EXPLANATORY NOTE
Pursuant to General Instruction E of Form S-8, this Registration Statement on Form
S-8 (the Registration Statement) is being filed in order to register an additional 100,000,000 shares of Class A Common Stock, par value $0.01 per share (Common Stock), of Comcast
Corporation (the Registrant) issuable under the Amended and Restated Comcast Corporation 2002 Employee Stock Purchase Plan, which are securities of the same class and relate to the same employee benefit plan, as those shares of Common
Stock registered on the Registrants registration statements on Form S-8 previously filed with the Securities and Exchange Commission on November 19, 2002 (Registration No.
333-101295, as amended by post-effective amendment No. 1 filed on December 4, 2002), December 4, 2002
(Registration No. 333-101645, as amended by post-effective amendment No. 2 filed on March 10,
2016), January 4, 2006 (Registration No. 333-130844), August 21, 2009 (Registration No.

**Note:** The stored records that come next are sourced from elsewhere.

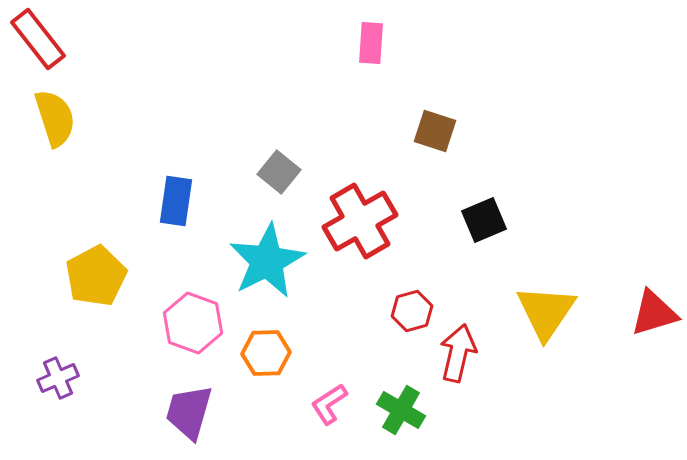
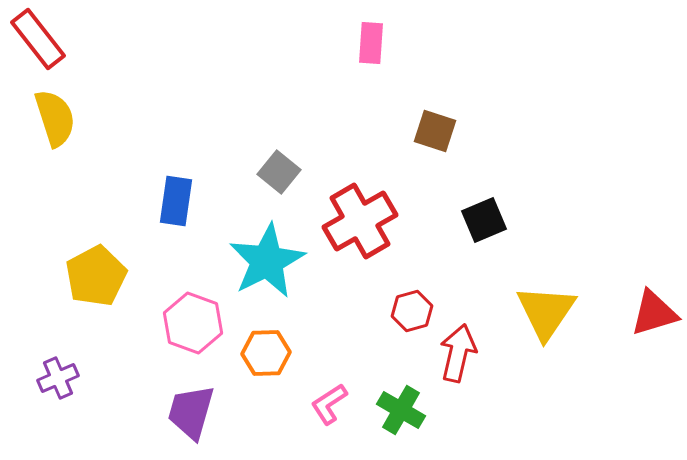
purple trapezoid: moved 2 px right
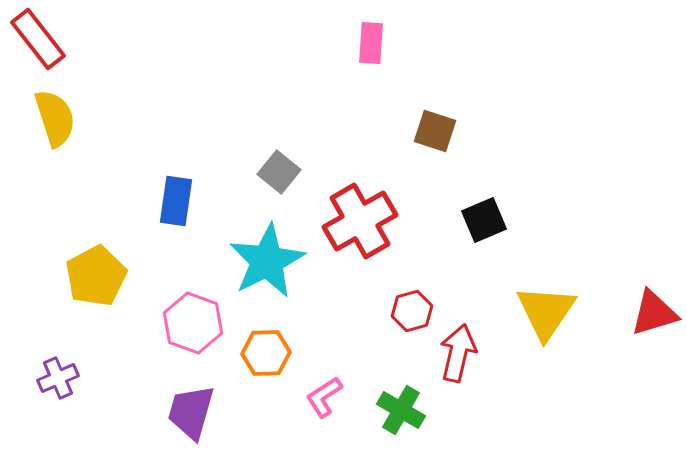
pink L-shape: moved 5 px left, 7 px up
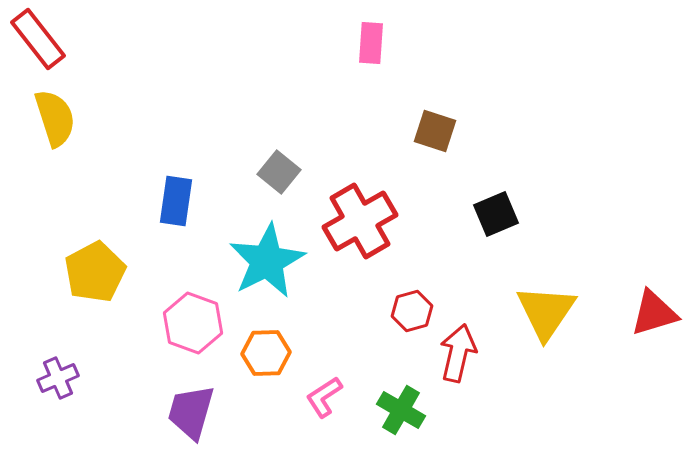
black square: moved 12 px right, 6 px up
yellow pentagon: moved 1 px left, 4 px up
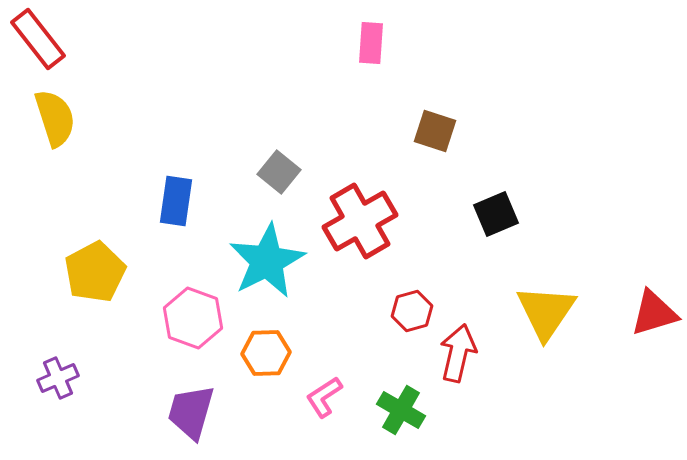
pink hexagon: moved 5 px up
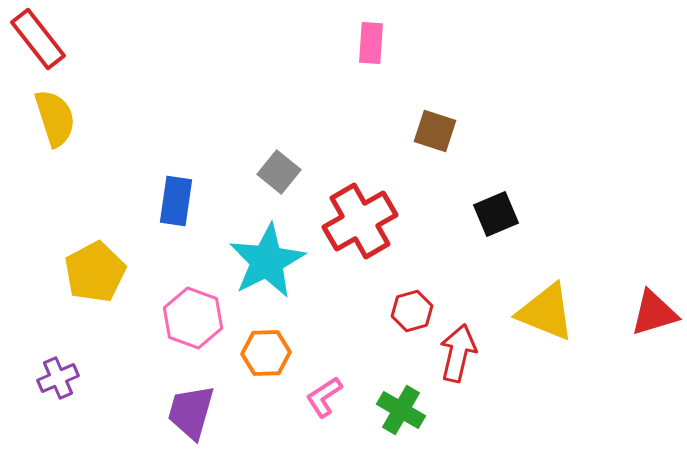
yellow triangle: rotated 42 degrees counterclockwise
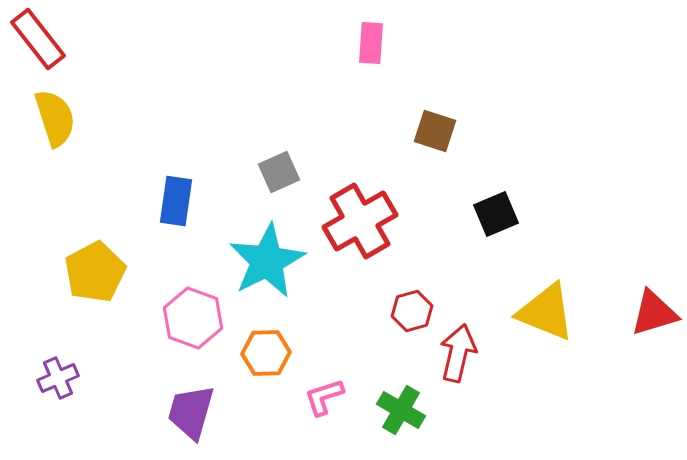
gray square: rotated 27 degrees clockwise
pink L-shape: rotated 15 degrees clockwise
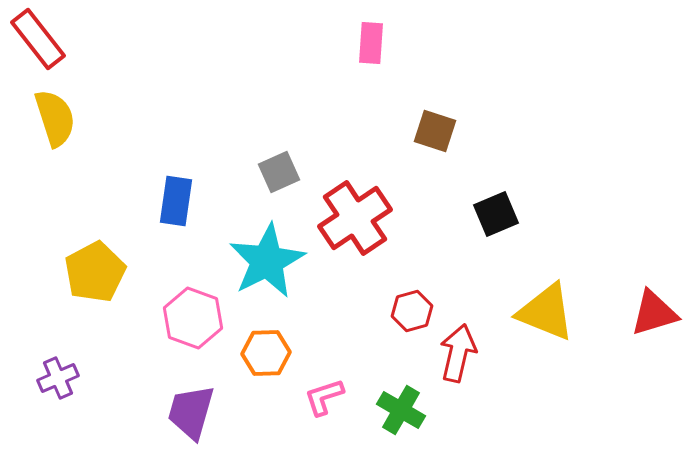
red cross: moved 5 px left, 3 px up; rotated 4 degrees counterclockwise
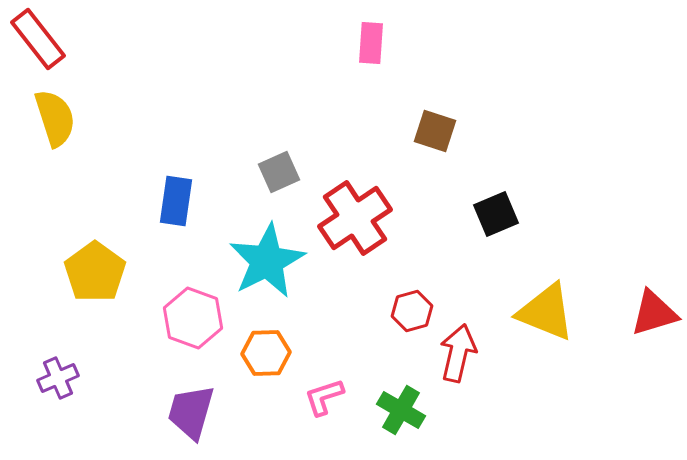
yellow pentagon: rotated 8 degrees counterclockwise
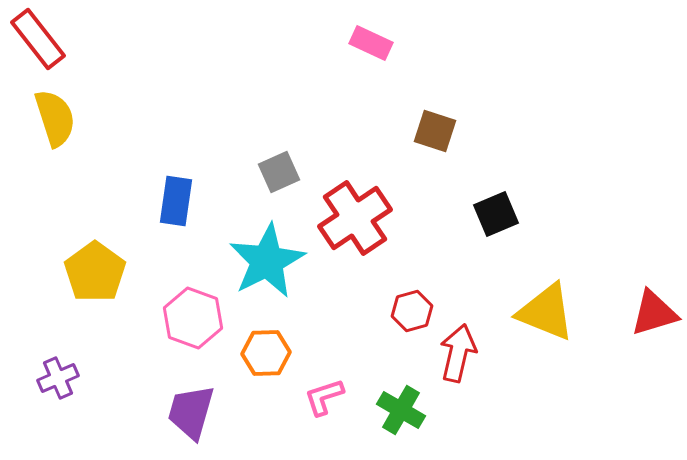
pink rectangle: rotated 69 degrees counterclockwise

333-161468), August 2, 2012 (Registration No.
333-183008) and July 28, 2016 (Registration No.
333-212716), all of which are hereby incorporated by reference.
PART II
INFORMATION
REQUIRED IN THE REGISTRATION STATEMENT
Item 6. Indemnification of Directors and Officers.

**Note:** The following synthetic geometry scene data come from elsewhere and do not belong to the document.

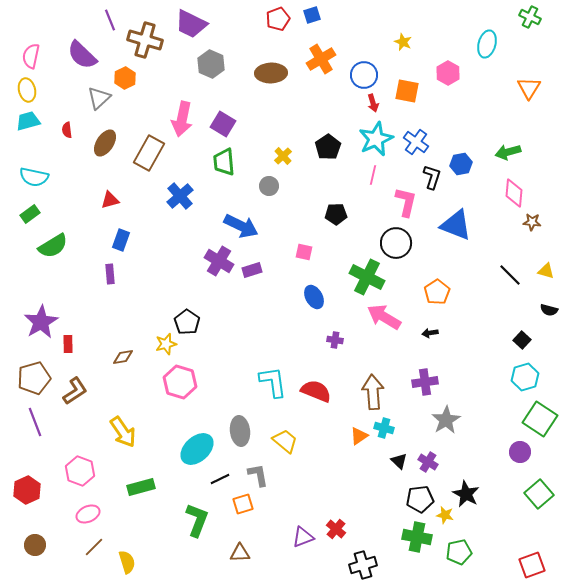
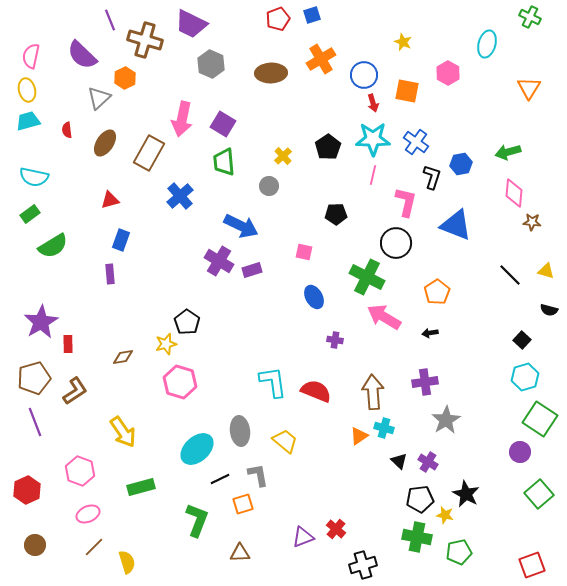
cyan star at (376, 139): moved 3 px left; rotated 24 degrees clockwise
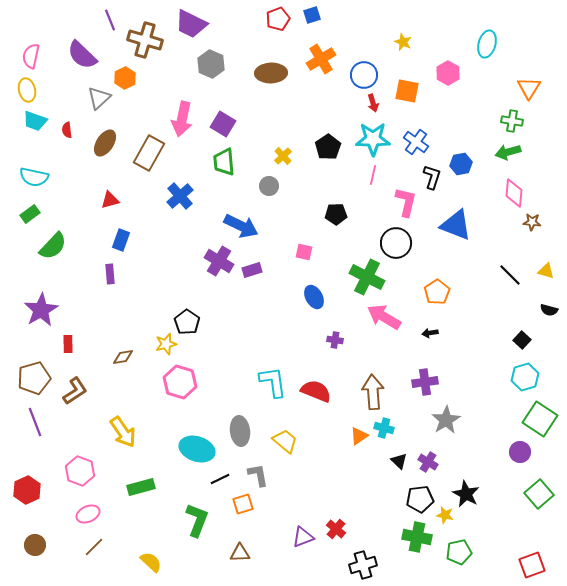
green cross at (530, 17): moved 18 px left, 104 px down; rotated 15 degrees counterclockwise
cyan trapezoid at (28, 121): moved 7 px right; rotated 145 degrees counterclockwise
green semicircle at (53, 246): rotated 16 degrees counterclockwise
purple star at (41, 322): moved 12 px up
cyan ellipse at (197, 449): rotated 60 degrees clockwise
yellow semicircle at (127, 562): moved 24 px right; rotated 30 degrees counterclockwise
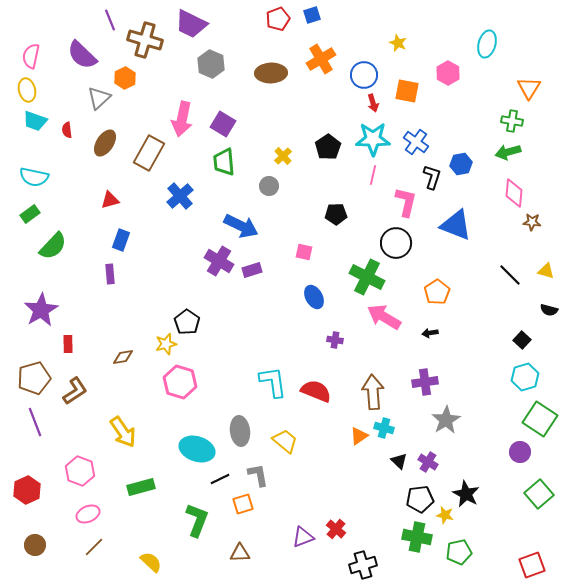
yellow star at (403, 42): moved 5 px left, 1 px down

Sections 1741 through 1750 of Subchapter D, Chapter 17, of the Pennsylvania Business Corporation Law of 1988, as amended (PBCL), contain provisions
for mandatory and discretionary indemnification of a corporations directors, officers and other personnel, and related matters.
Under
Section 1741 of the PBCL, subject to certain limitations, a corporation has the power to indemnify directors and officers under certain prescribed circumstances against expenses (including attorneys fees), judgments, fines and amounts
paid in settlement actually and reasonably incurred in connection with an action or proceeding, whether civil, criminal, administrative or investigative (other than derivative or corporate actions), to which any such officer or director is a party
or is threatened to be made a party by reason of such officer or director being a representative of the corporation or serving at the request of the corporation as a representative of another domestic or foreign corporation for profit or not-for-profit, partnership, joint venture, trust or other enterprise, so long as the director or officer acted in good faith and in a manner reasonably believed to be in, or
not opposed to, the best interests of the corporation and, with respect to any criminal proceeding, such officer or director had no reasonable cause to believe his or her conduct was unlawful.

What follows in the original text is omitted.